03 dezembro 2013 Arquivado
Transportes de doentes

03 dezembro 2013 Arquivado

Os bombeiros e os privados cobram valores médios idênticos para transportar doentes não urgentes, mas há grandes diferenças entre operadores na mesma região. Compare os preços antes de contratar. 

Caso necessite de um transporte para um doente não urgente, pode recorrer aos bombeiros, à Cruz Vermelha e a operadores privados autorizados a transportar doentes. Os últimos incluem entidades sem fins lucrativos, como a Santa Casa da Misericórdia e algumas juntas de freguesia. Convém pedir orçamento para a viagem e comparar preços de várias entidades. Verifique o custo por quilómetro no seu distrito em Anexo.
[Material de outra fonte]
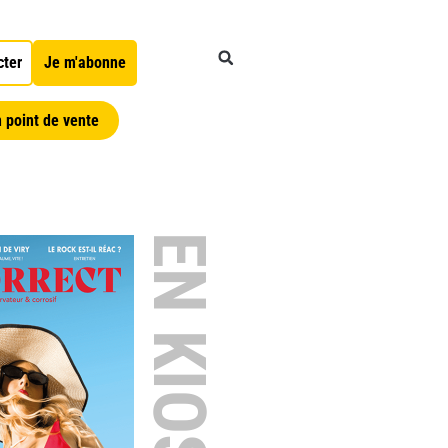
cter
Je m'abonne
 point de vente
EN KIOSQUE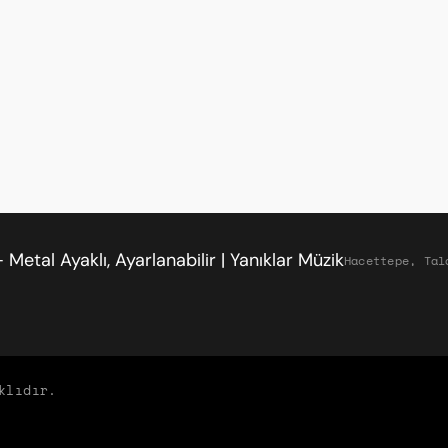
kün.
Hacettepe, Tal
ALIŞVERIŞ
BIZDEN H
klıdır.
Biz Yanıklar Mü
Mesafeli Satış Sözleşmesi
hem de müşteri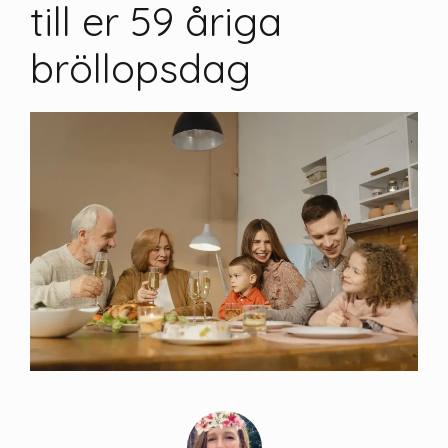
till er 59 åriga
bröllopsdag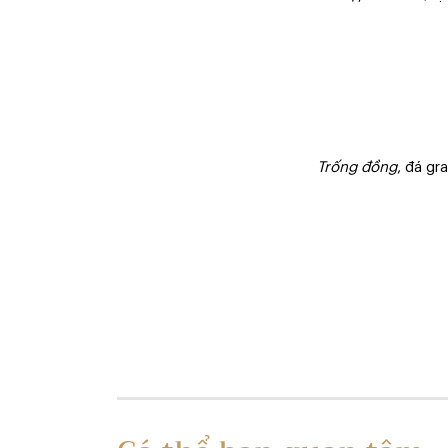
Trống đồng
, đá gr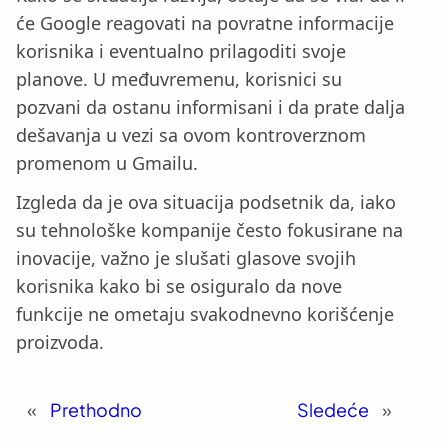
će Google reagovati na povratne informacije
korisnika i eventualno prilagoditi svoje
planove. U međuvremenu, korisnici su
pozvani da ostanu informisani i da prate dalja
dešavanja u vezi sa ovom kontroverznom
promenom u Gmailu.
Izgleda da je ova situacija podsetnik da, iako
su tehnološke kompanije često fokusirane na
inovacije, važno je slušati glasove svojih
korisnika kako bi se osiguralo da nove
funkcije ne ometaju svakodnevno korišćenje
proizvoda.
«
Prethodno
Sledeće
»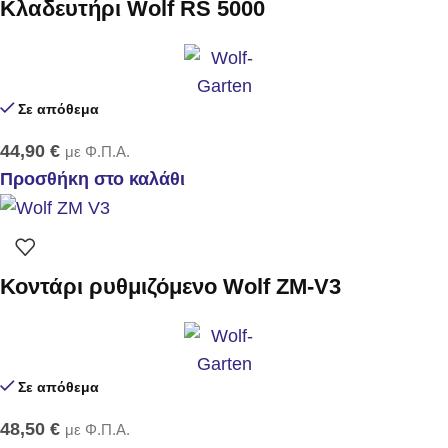
Κλαδευτήρι Wolf RS 5000
Σε απόθεμα
44,90
€
με Φ.Π.Α.
Προσθήκη στο καλάθι
Κοντάρι ρυθμιζόμενο Wolf ZM-V3
Σε απόθεμα
48,50
€
με Φ.Π.Α.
Não existem critérios legais para o cálculo dos custos do transporte, pelo que cada entidade inclui as parcelas que bem entende. A cobrança ao quilómetro é a única constante em todos os fornecedores do nosso estudo. A maioria liga o "conta-quilómetros" à saída da sede e desliga-o quando volta à mesma. Por isso, antes de contratar o serviço:

  • verifique quais as empresas, associações e bombeiros ou humanitárias mais próximos do local onde se inicia a viagem e peça-lhes um orçamento. Se é sócio da associação de bombeiros ou da Cruz Vermelha, contacte-os. A maioria faz descontos que podem tornar o preço do transporte imbatível;
  • indique o local exato da partida e da chegada e, se possível, o tempo de espera previsto. Caso não tenha credencial, refira-o, para que lhe forneçam o preço real para particulares;
  • peça um orçamento detalhado por escrito. Pergunte se cobram taxa de saída, qual o preço por quilómetro e por hora de espera. Se precisar de serviços extra, como a aplicação de oxigénio, ou quiser ser acompanhado, por exemplo, por um familiar, pergunte se têm custos adicionais;
  • sempre que possível, reserve o serviço com alguns dias de antecedência, para ter a certeza de que terá vaga no dia e na hora pretendidos.
  • peça fatura e inclua a despesa na declaração de IRS, no campo relativo às despesas de saúde com 5% de IVA;
  • caso surja algum problema, além de nos relatar o caso (ver página de contactos), pode apresentar queixa ao Instituto Nacional de Emergência Médica, a entidade fiscalizadora da atividade.